(JTA) — Nestled in between the bright orange buildings that house the Jewish community center, the Jewish Federation and the Jewish Academy of Orlando lies a tiny, hidden gem of a Holocaust museum.
Despite its small size — a mere 7,000 square feet — the Holocaust Memorial Resource and Education Center of Florida has been a fixture in Central Florida over the last three decades. For Orlandoans who went to middle or high school during that time, there’s a high chance they interacted with the museum or its programs at some point.
Established by Holocaust survivor and Orlando resident Tess Wise in the 1980s, the center is now preparing for an expansion and relocation downtown, where it will become part of the city’s “Cultural Corridor” and a new neighbor to the area’s various art, science and history museums.

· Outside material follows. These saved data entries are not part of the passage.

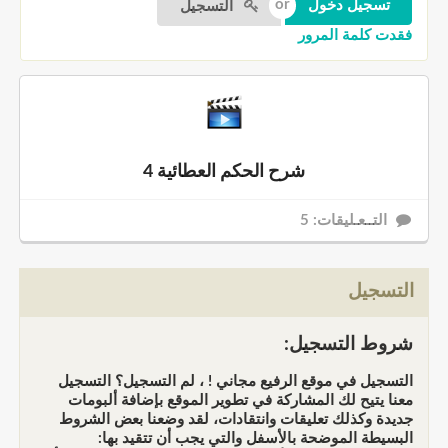
التسجيل
فقدت كلمة المرور
شرح الحكم العطائية 4
التــعـليقات: 5
التسجيل
شروط التسجيل:
التسجيل في موقع الرفيع مجاني ! ، لم التسجيل؟ التسجيل
معنا يتيح لك المشاركة في تطوير الموقع بإضافة ألبومات
جديدة وكذلك تعليقات وانتقادات، لقد وضعنا بعض الشروط
البسيطة الموضحة بالأسفل والتي يجب أن تتقيد بها:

The new museum, which will be rebranded as the Holocaust Museum for Hope & Humanity, unveiled architectural renderings of the new space last Wednesday, and announced it will become the latest of 177 locations to contain the entire digital collection of survivor testimony compiled by the USC Shoah Foundation — more than 115,000 hours from 55,000 videos.
This is the first time the USC Shoah Foundation has collaborated with a Holocaust museum to design and implement a permanent museum-wide exhibition, according to a statement from the museum.

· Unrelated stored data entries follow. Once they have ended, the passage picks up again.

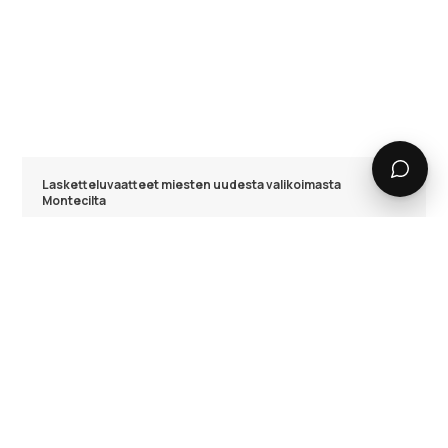
Lasketteluvaatteet miesten uudesta valikoimasta
Montecilta
Jos haluat päivittää miesten lasketteluvaatteet tälle
talvelle, Montecin nettikaupasta löydät kaiken.
Tuotantotiimimme työskentelee jatkuvasti kehittääkseen
tuotteistamme parhaita ja innovoidakseen tyyliä,
toiminnallisuutta ja teknologiaa. Meidän omat kalvot
varmistavat laadukkaan suorituskyvyn kaikkiin tilanteisiin
ja asiakkailtamme saatu palaute pitää meidät kehityksen
kärjessä ja auttaa muokkaamaan tuotteita
laskettelijoiden tarpeisiin.
Hengittävyys ja vedenpitävyys
Vedenpitävyys ja hengittävyys ovat ensiarvoisen tärkeitä ja
Montecin suositut miesten vaatteet ovat keskittyneet juuri
niihin. Meidän materiaalit ovat superkestäviä, mutta myös
äärimmäisen vedenpitäviä ja hengittäviä. Aktiiviset kalvot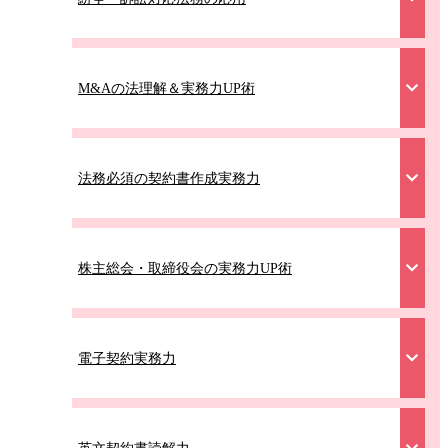
M&Aの法理解＆実務力UP術
法務必須の契約書作成実務力
株主総会・取締役会の実務力UP術
電子契約実務力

The new museum is expected to break ground at the end of 2023.
“Our original museum, which was founded by my mother, was based in a survivor’s experience,” said past board president Ellen Lang, the daughter of Tess Wise. “We’re consistent with that founding, however. We feel like we’re able to tell a much larger story.”
Museum staff expect that the new building will greatly increase the number of students who can visit in person. While the museum provided programming for more than 25,000 students during the 2018-2019 school year, both on site and in schools, Kathy Turner, vice president of development and marketing, said she hopes that number will double or triple at the new 43,000-square-foot downtown location.
“What I still hear on a regular basis is that people don’t know that we’re here,” she said of the original building at the Maitland campus. “So let’s start there by saying that we exist. We’re here and we’ve already started these conversations and this work.”
Maitland is one of the largest Jewish communities in Central Florida. In recent years, there has been tremendous growth in southwest Orlando as new Jewish schools and synagogues have popped up. A 2020-2021 study by the Cohen Center for Modern Jewish Studies at Brandeis University said the Jewish community in Orlando and surrounding areas numbers approximately 51,400 Jews living in 25,500 Jewish households.
“Yes, this is a strong Jewish community here in Maitland and we’re right next door to the JCC and the federation,” Turner said. “But I just want to note that we’re not just building this for the Jewish community alone.”
She said the expansion “will allow more folks to visit us, whether that be students or people that live here in Central Florida, our neighbors, or tourists that are coming in.”
Known for its theme parks and other tourist attractions, the Orlando area saw $47 billion in visitor spending, and another $5.8 billion in local and state tax revenue in 2018, according to one report.
And both Orange County and the city of Orlando recognize the potential for this museum, providing $10 million from the county’s Tourist Development Tax funds for the construction of the new museum. The city is also leasing the land to the museum for $1 a year for 99 years.
“The city of Orlando really invited us to be part of the cultural core and corridor of downtown Orlando,” Lang said. “It’s really an opportunity to welcome everyone in Central Florida and all of the visitors to be part of what we do.”
The expansion and relocation has been in the works for several years, but both Lang and Turner say the timing is especially important right now.
“Antisemitism, hatred, racism, prejudice, bigotry — it is is growing every day,” Turner said. “I mean, we have neo-Nazis in our backyard every few months now in Central Florida.”
In late January, a neo-Nazi rally in Orlando made national headlines when three individuals pepper-sprayed and punched a man who identified himself as Jewish. White supremacist groups have long had a foothold in Orlando: On Election Day 1920, Ku Klux Klan members lynched more than 30 Black residents to prevent them from voting in what later became known as The Ocoee Massacre.
Lang added, “We have more and more calls from the community from schools and the community at large, asking, ‘what can we do, given what’s going on in our world?’ We need to address that. That’s our mission. We’re out of space where we are and this gives us an opportunity to do so.”